■ **DATA RECORDS**:
######

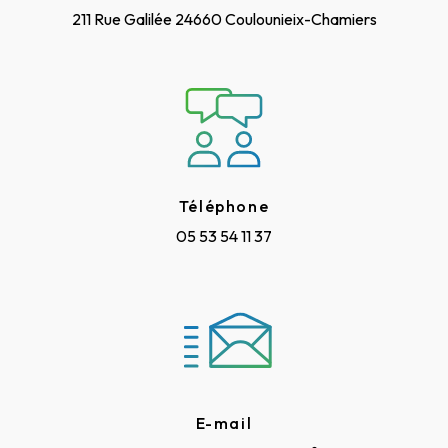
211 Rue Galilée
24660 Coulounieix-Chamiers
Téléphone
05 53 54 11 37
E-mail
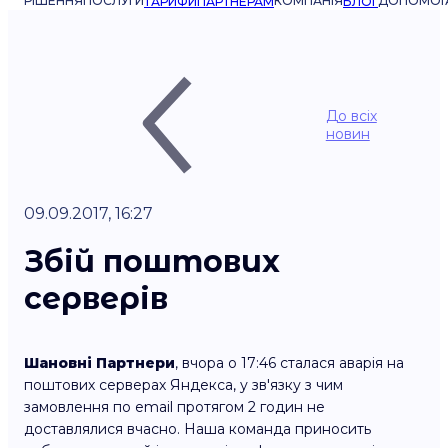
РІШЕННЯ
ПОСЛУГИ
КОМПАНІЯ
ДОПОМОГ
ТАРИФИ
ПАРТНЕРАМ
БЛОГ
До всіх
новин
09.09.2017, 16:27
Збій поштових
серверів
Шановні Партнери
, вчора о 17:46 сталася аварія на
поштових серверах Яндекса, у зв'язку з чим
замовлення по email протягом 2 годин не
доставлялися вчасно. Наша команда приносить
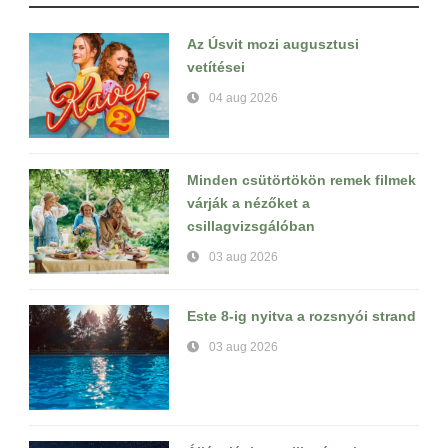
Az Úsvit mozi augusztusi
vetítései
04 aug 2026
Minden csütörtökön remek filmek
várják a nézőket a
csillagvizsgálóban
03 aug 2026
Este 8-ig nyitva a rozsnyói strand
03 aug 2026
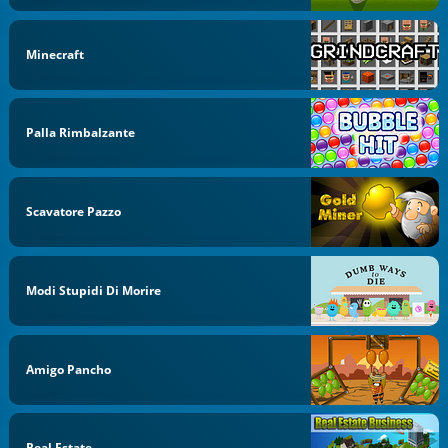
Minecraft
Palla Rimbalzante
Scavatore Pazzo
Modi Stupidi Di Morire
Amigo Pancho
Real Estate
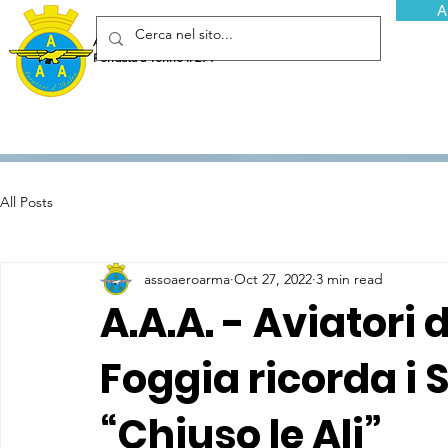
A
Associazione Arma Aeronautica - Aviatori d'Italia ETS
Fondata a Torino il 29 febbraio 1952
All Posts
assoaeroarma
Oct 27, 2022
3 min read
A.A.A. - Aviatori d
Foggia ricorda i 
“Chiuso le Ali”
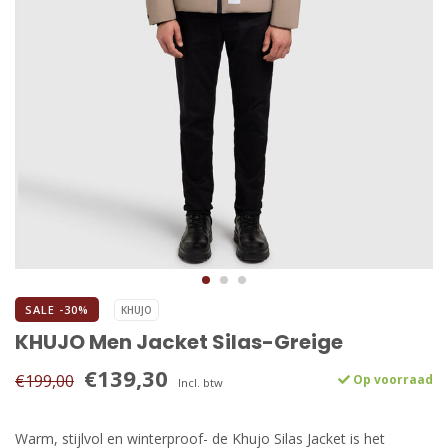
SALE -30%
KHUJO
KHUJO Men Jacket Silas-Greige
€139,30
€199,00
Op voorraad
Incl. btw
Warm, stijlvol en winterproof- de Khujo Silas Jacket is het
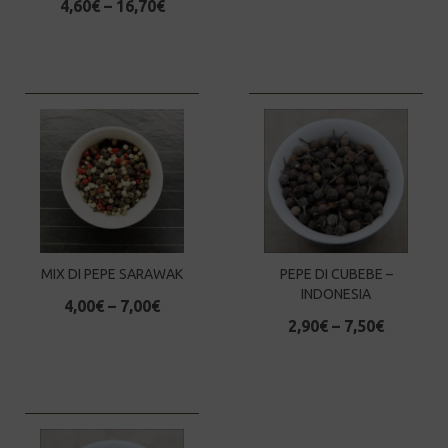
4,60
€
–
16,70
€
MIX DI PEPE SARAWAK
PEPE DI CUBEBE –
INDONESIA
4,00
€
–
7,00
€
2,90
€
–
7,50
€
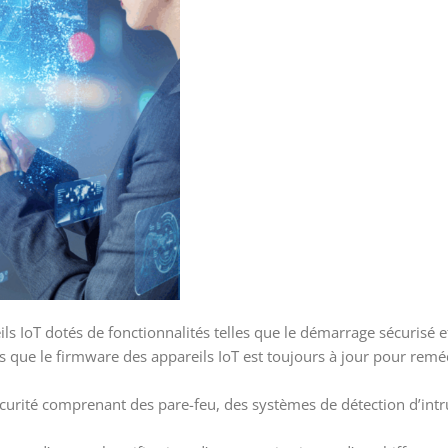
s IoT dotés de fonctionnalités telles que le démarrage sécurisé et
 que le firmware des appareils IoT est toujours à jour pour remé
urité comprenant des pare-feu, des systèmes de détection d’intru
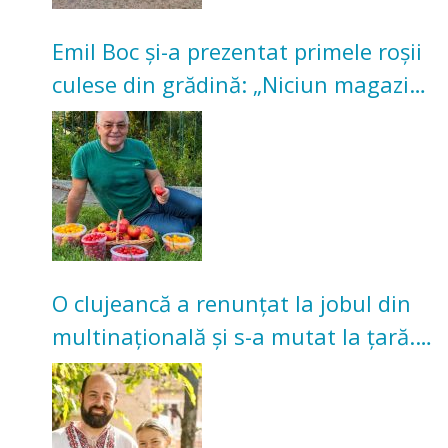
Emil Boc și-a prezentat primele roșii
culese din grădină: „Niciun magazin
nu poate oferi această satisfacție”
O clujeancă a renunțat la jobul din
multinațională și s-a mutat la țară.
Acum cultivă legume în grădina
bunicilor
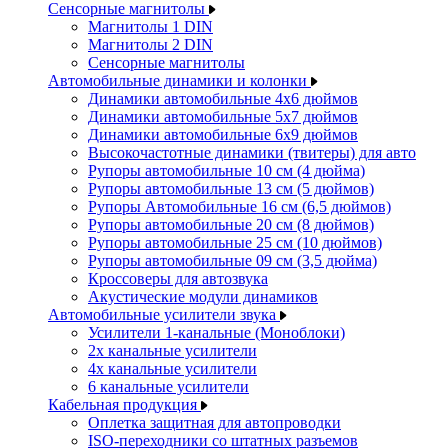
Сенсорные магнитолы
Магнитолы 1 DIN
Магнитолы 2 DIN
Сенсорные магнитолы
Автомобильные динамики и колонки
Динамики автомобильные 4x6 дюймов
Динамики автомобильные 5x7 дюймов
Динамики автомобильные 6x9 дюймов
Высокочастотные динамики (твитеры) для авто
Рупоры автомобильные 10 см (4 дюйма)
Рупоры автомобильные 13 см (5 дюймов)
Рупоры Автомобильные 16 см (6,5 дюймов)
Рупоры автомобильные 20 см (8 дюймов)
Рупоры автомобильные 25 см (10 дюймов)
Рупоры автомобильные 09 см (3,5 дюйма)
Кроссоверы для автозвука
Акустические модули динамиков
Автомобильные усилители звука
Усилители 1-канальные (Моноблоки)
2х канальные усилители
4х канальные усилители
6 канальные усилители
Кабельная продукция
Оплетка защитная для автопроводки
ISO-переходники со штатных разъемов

######

■ **REQUIRED WORK**: Copy out the lines above from the line containing "24660 Coulounieix-Chamiers" through the line containing "Рупоры автомобильные 09 см (3,5 дюйма)", exactly, and keep the pictures out.

■ **RESPONSE BELOW**:
24660 Coulounieix-Chamiers
Téléphone
05 53 54 11 37
E-mail
РІШЕННЯ
ПОСЛУГИ
КОМПАНІЯ
ДОПОМОГ
ТАРИФИ
ПАРТНЕРАМ
БЛОГ
До всіх
новин
09.09.2017, 16:27
Збій поштових
серверів
Шановні Партнери
, вчора о 17:46 сталася аварія на
поштових серверах Яндекса, у зв'язку з чим
замовлення по email протягом 2 годин не
доставлялися вчасно. Наша команда приносить
Az Úsvit mozi augusztusi
vetítései
04 aug 2026
Minden csütörtökön remek filmek
várják a nézőket a
csillagvizsgálóban
03 aug 2026
Este 8-ig nyitva a rozsnyói strand
03 aug 2026
Minecraft
Palla Rimbalzante
Scavatore Pazzo
Modi Stupidi Di Morire
Amigo Pancho
Real Estate
A
Associazione Arma Aeronautica - Aviatori d'Italia ETS
Fondata a Torino il 29 febbraio 1952
All Posts
assoaeroarma
Oct 27, 2022
3 min read
A.A.A. - Aviatori d
Foggia ricorda i 
“Chiuso le Ali”
SALE -30%
KHUJO
KHUJO Men Jacket Silas-Greige
€139,30
€199,00
Op voorraad
Incl. btw
Warm, stijlvol en winterproof- de Khujo Silas Jacket is het
4,60
€
–
16,70
€
MIX DI PEPE SARAWAK
PEPE DI CUBEBE –
INDONESIA
4,00
€
–
7,00
€
2,90
€
–
7,50
€
s IoT dotés de fonctionnalités telles que le démarrage sécurisé et
 que le firmware des appareils IoT est toujours à jour pour remé
urité comprenant des pare-feu, des systèmes de détection d’intru
Emil Boc și-a prezentat primele roșii
culese din grădină: „Niciun magazin
nu poate oferi această satisfacție”
O clujeancă a renunțat la jobul din
multinațională și s-a mutat la țară.
Acum cultivă legume în grădina
bunicilor
Сенсорные магнитолы
Магнитолы 1 DIN
Магнитолы 2 DIN
Сенсорные магнитолы
Автомобильные динамики и колонки
Динамики автомобильные 4x6 дюймов
Динамики автомобильные 5x7 дюймов
Динамики автомобильные 6x9 дюймов
Высокочастотные динамики (твитеры) для авто
Рупоры автомобильные 10 см (4 дюйма)
Рупоры автомобильные 13 см (5 дюймов)
Рупоры Автомобильные 16 см (6,5 дюймов)
Рупоры автомобильные 20 см (8 дюймов)
Рупоры автомобильные 25 см (10 дюймов)
Рупоры автомобильные 09 см (3,5 дюйма)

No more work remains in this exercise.